26 tahun berlalu, tetapi apakah keenam agenda reformasi itu sudah benar-benar dijalankan secara paripurna? Bagi sebagian orang, perjuangan reformasi dianggap telah usai. Reformasi hanya dijadikan tujuan akhir dari perjuangan panjang demokratisasi. Padahal, semangat reformasi harusnya hidup dalam denyut nadi masyarakat Indonesia dalam kegiatan sehari-harinya. Akibatnya, kebebasan yang selama ini kita rasakan hanya dianggap sebagai barang sepele yang tidak lagi dimaknai secara penuh. Sebagian dari kita seakan tengah mengalami amnesia kolektif yang membuat mereka lupa akan memori buruk yang pernah hinggap di negeri ini. Beberapa aktivis reformasi yang kini sudah bertumbuh tua tampaknya sudah melupakan rasanya berjuang untuk kebebasan yang dulu mereka idam-idamkan di waktu muda. Mereka dengan bangga menggelar karpet merah untuk seorang kandidat presiden yang lahir dari rezim Orde Baru, rezim yang dulu mereka maki-maki.
Semangat reformasi telah dirampas dari pemilik aslinya, yakni rakyat. Di rezim terkini, para elit politik yang dulu tumbuh besar di era Orde Baru dapat dengan nyaman duduk di lingkaran kekuasaan. Akibatnya, kita tidak pernah benar-benar terlepas dari belenggunya. Satu per satu agenda Reformasi kini kembali lagi ke titik nol. Hari-hari ini kita melihat, hukum dan konstitusi tidak lagi menjadi panglima dalam bernegara. Dengan mudahnya hukum diperalat oleh penguasa demi kepentingan golongannya. Hal ini terjadi dengan mudah karena keluarga dan kerabat penguasa berada di setiap cabang kekuasaan, baik eksekutif, legislatif, maupun yudikatif. Hal semacam ini dengan mudah terjadi karena pelanggengan praktik KKN dan dinasti politik yang diorkestrasi tanpa adanya perlawanan yang berarti.

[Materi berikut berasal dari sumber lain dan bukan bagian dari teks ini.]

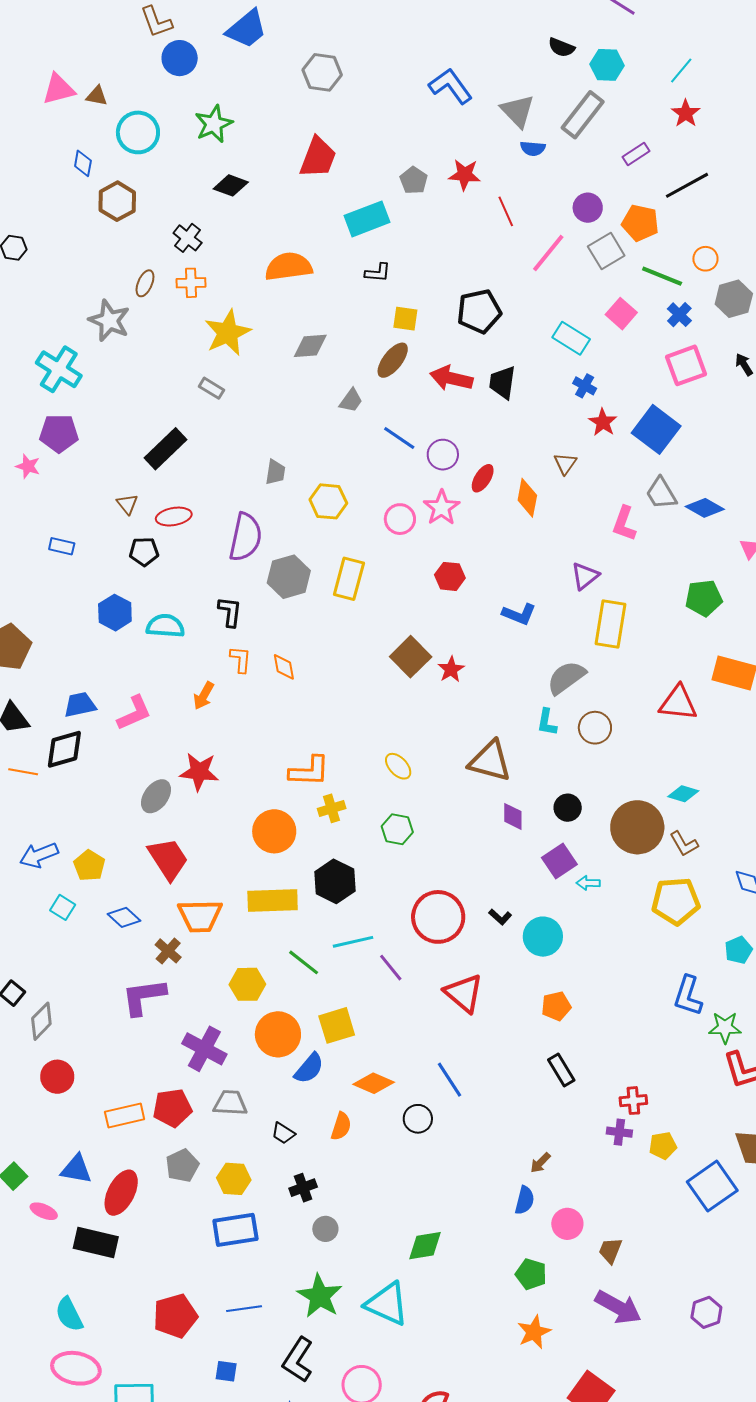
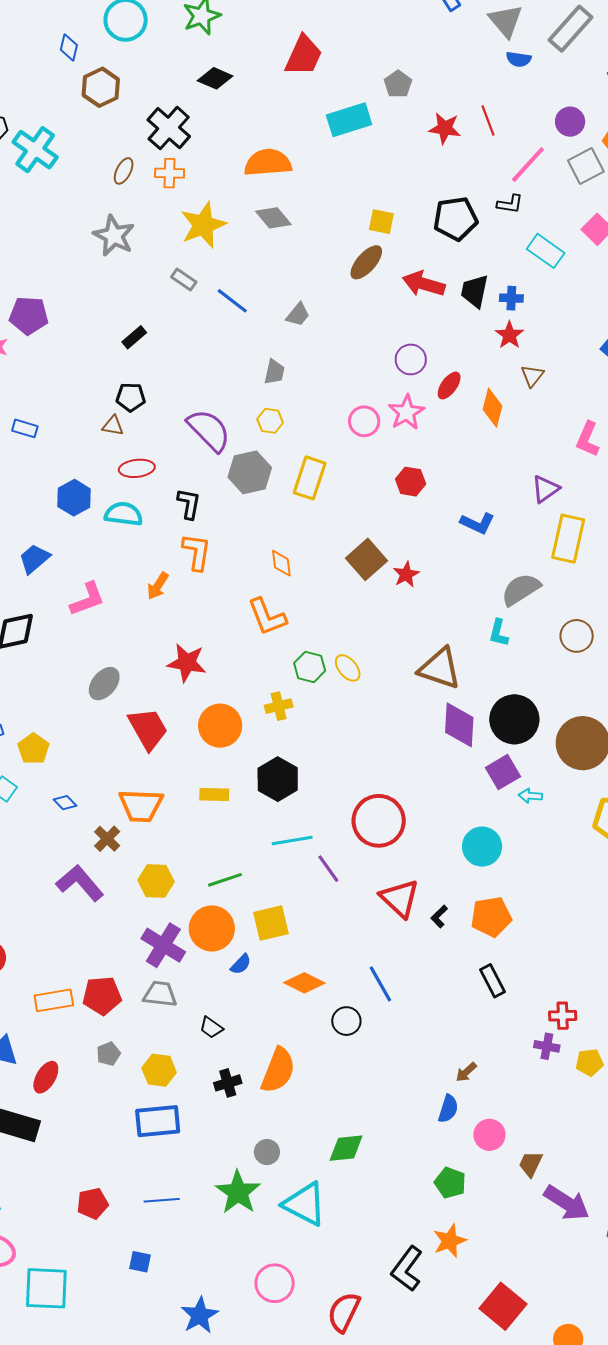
red star: (465, 175) -> (445, 128), moved
black cross: (188, 238) -> (169, 128), size x1.5
black L-shape: (378, 273) -> (510, 204), moved
gray star: (109, 321) -> (114, 236), moved
gray diamond: (310, 346) -> (273, 218), moved, turned 51
cyan cross: (59, 369) -> (35, 150), moved
blue cross: (585, 386) -> (511, 298), moved, turned -30
gray trapezoid: (351, 401) -> (298, 315), moved
red star: (603, 422) -> (509, 335), moved
blue line: (399, 438) -> (232, 301), moved
black rectangle: (165, 449) -> (134, 337), size x0.6
gray trapezoid: (275, 472) -> (274, 372), moved
yellow hexagon: (328, 501) -> (270, 421), moved, size x0.7
brown triangle: (127, 504) -> (113, 426), moved, turned -45
red ellipse: (174, 517) -> (137, 468), moved
purple semicircle: (245, 537) -> (209, 430), turned -60
black pentagon: (144, 552) -> (131, 397), moved
orange L-shape: (241, 659) -> (197, 552), size x1.4
orange diamond: (284, 667) -> (281, 563), moved
blue trapezoid: (80, 705) -> (34, 559), moved, turned -32
brown circle: (595, 728) -> (577, 636), moved
orange L-shape: (309, 771) -> (267, 617), moved, turned 63
red star: (199, 772) -> (187, 663), moved
black circle: (568, 808) -> (514, 719), size x1.8
purple diamond: (513, 816) -> (459, 725), size x1.6
green hexagon: (397, 829) -> (310, 667), moved
red trapezoid: (168, 859) -> (148, 729), moved
yellow rectangle: (273, 900) -> (214, 795), size x0.6
blue diamond: (124, 917) -> (65, 803), size x0.7
black L-shape: (500, 917) -> (439, 916), moved, turned 90
green line: (304, 962) -> (225, 880), moved, turned -60
yellow hexagon: (247, 984) -> (156, 881), moved
purple L-shape: (144, 997) -> (80, 883), turned 54
orange pentagon: (556, 1006) -> (491, 917), size x1.4
purple cross: (204, 1049) -> (163, 945), moved
blue semicircle: (309, 1068) -> (241, 964), size x0.7
orange semicircle: (341, 1126) -> (278, 1070), moved, size x1.6
gray pentagon: (182, 1166) -> (108, 1054), size x0.7
red ellipse: (121, 1193) -> (46, 1077), size x0.7
gray circle: (325, 1229) -> (267, 1152), moved
purple arrow: (618, 1307) -> (567, 1203), moved
red pentagon: (175, 1316) -> (93, 1203), size x0.7
black L-shape: (298, 1360) -> (407, 1269), moved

Kita meletakkan banyak harapan pada KPK untuk memberantas praktik korupsi, namun perannya justru digembosi dengan undang-undang yang sangat jauh dari kepentingan masyarakat banyak. Belum cukup puas mengacaukan negara, penguasa juga merasa perlu memberikan ruang bagi TNI dan Polri untuk kembali mengisi jabatan-jabatan sipil melalui RPP Manajemen ASN4. Mungkin bagi para penguasa, tidak perlu tanggung-tanggung untuk merusak agenda Reformasi. Kalau bisa mengacaukan semuanya, mengapa tidak sekalian saja? Saya rasa, saya sudah cukup bisa merasakan replika atmosfer Orde Baru yang berupaya dihidupkan lagi di era Reformasi ini. Fakta-fakta di atas sungguh menunjukkan bahwa sebenarnya Reformasi kita hanya tinggal slogan saja. Semangat dan agendanya sudah dikubur dalam-dalam.
Saya masih berusaha memproses suatu fakta bahwa negeri ini akan dipimpin oleh seorang yang punya catatan buruk terkait HAM, yang juga diwakili seorang produk nepotis yang lahir dari aksi pembangkangan terhadap konstitusi. Kalau saja para pahlawan reformasi bisa bangkit dari kuburnya dan melihat betapa kacau-balaunya kondisi negara saat ini, mungkin mereka akan memilih untuk kembali tidur panjang di dalam liang lahat saja. Lalu apa arti pengorbanan nyawa-nyawa itu? Apa arti pendudukan gedung DPR oleh mahasiswa saat itu? Apa arti gedung-gedung, mobil, motor, ruko, dan rumah-rumah yang terbakar? Terlalu banyak hal yang kita korbankan hanya untuk mundur dan kembali lagi ke titik semula. Bukankah kita sudah sepakat bahwa keterbukaan dan kebebasan dalam bernegara adalah hal yang sepatutnya kita syukuri? Lalu mengapa kita rela menjual kenikmatan itu kepada mereka yang mau merebut paksa dan mengacaukan agenda reformasi?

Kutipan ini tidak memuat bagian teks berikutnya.